Fotografieren:
Die bildnerische Erarbeitung von Industrieruinen (4)

In diesem vierteiligen Tutorial möchte ich Euch ein reizvolles, aber auch anspruchsvolles Segment der Fotografie in kompakter Form vorstellen. Hier zunächst eine Übersicht über die Inhalte …

 
Verwertung der Bildserien

Zu einer guten Projektplanung gehören auch Überlegungen zur späteren Bildverwertung – einige Gedanken will ich deswegen hier noch anführen.

„Was vom Werke übrig blieb” | Studie 23

„Was vom Werke übrig blieb” | Studie 23

Betrachten wir zunächst das Internet, dieses heutzutage so ungemein leicht erreichbare Medium – Onlinegalerien und -communities ohne Ende, Direktupload aus der Kamera, schöne neue Welt … die Wirklichkeit kann man allerdings auch so umschreiben, daß das einzelne Bild in dieser digitalen Flut unterzugehen droht oder (falls es denn überhaupt wahrgenommen wird) im Sinne des ‘allfälligen Bejubelns, Schmähens oder Ignorierens des Fotocommunismus’ (“boah ey! … zweimal negativ … dreimal plus … schmeiß weg! … schönes Bild! … Schweigen im Walde”) qualifiziert bedacht wird.
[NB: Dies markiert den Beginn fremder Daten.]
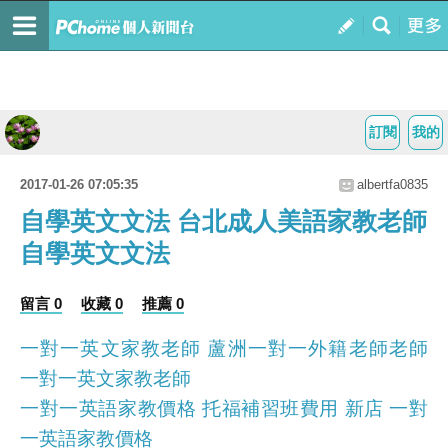
訂閱
我的
2017-01-26 07:05:35
albertfa0835
自學英文文法 台北成人美語家教老師
自學英文文法
留言 0
收藏 0
推薦 0
一對一英文家教老師 蘆洲一對一外籍老師老師
一對一英文家教老師
一對一英語家教價格 托福補習班費用 新店 一對
一英語家教價格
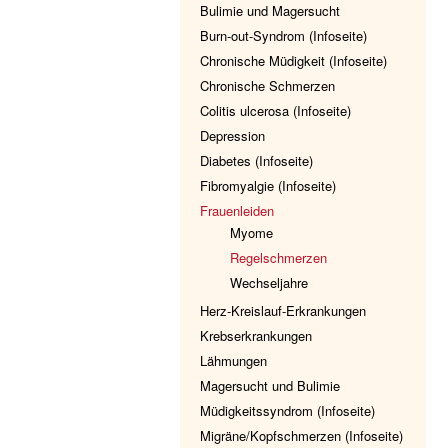
Bulimie und Magersucht
Burn-out-Syndrom (Infoseite)
Chronische Müdigkeit (Infoseite)
Chronische Schmerzen
Colitis ulcerosa (Infoseite)
Depression
Diabetes (Infoseite)
Fibromyalgie (Infoseite)
Frauenleiden
Myome
Regelschmerzen
Wechseljahre
Herz-Kreislauf-Erkrankungen
Krebserkrankungen
Lähmungen
Magersucht und Bulimie
Müdigkeitssyndrom (Infoseite)
Migräne/Kopfschmerzen (Infoseite)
Der ‘kleine Narzißmus’ wird dadurch bedient, oft genug allerdings auch im Sinne eines verstörenden Wechselbades der Gefühle (“warum liken die das jetzt nicht?”). Substantielle Rückmeldungen hingegen, die den einzelnen Fotografen im Sinne kritischer Anregungen weiterbringen, sind darüber nur selten zu erwarten; und die Vorstellung nennenswerter Bildverkäufe zu ebensolchen Preisen sollte man ebenso schnell vergessen.

„Was vom Werke übrig blieb” | Studie 25

„Was vom Werke übrig blieb” | Studie 25

Kommen wir zur klassischen Verwertung im Sinne von Publikationen in Fachzeitschriften, Teilnahme an qualifizierten Wettbewerben oder Ausstellungen in Galerien und sonstigen Institutionen – ein mühsamer Weg gewiß, gerade Letzteres immer auch begleitet vom ‘Gefühl, der Sparkasse mal wieder die Verkaufsräume kostenlos aufhübschen zu dürfen’ und mit einer ‘nach oben hin merklich dünner werdenden Luft’, aber als Chance für eine verkaufträchtige Präsentationsmöglichkeit oder auch (was dem nicht widerspricht, sondern eher als nötige Voraussetzung erscheint) persönlicher Begegnungen bei Vernissagen oder Künstlergesprächen eindeutig vorteilhafter – aus meiner Sicht zumindest.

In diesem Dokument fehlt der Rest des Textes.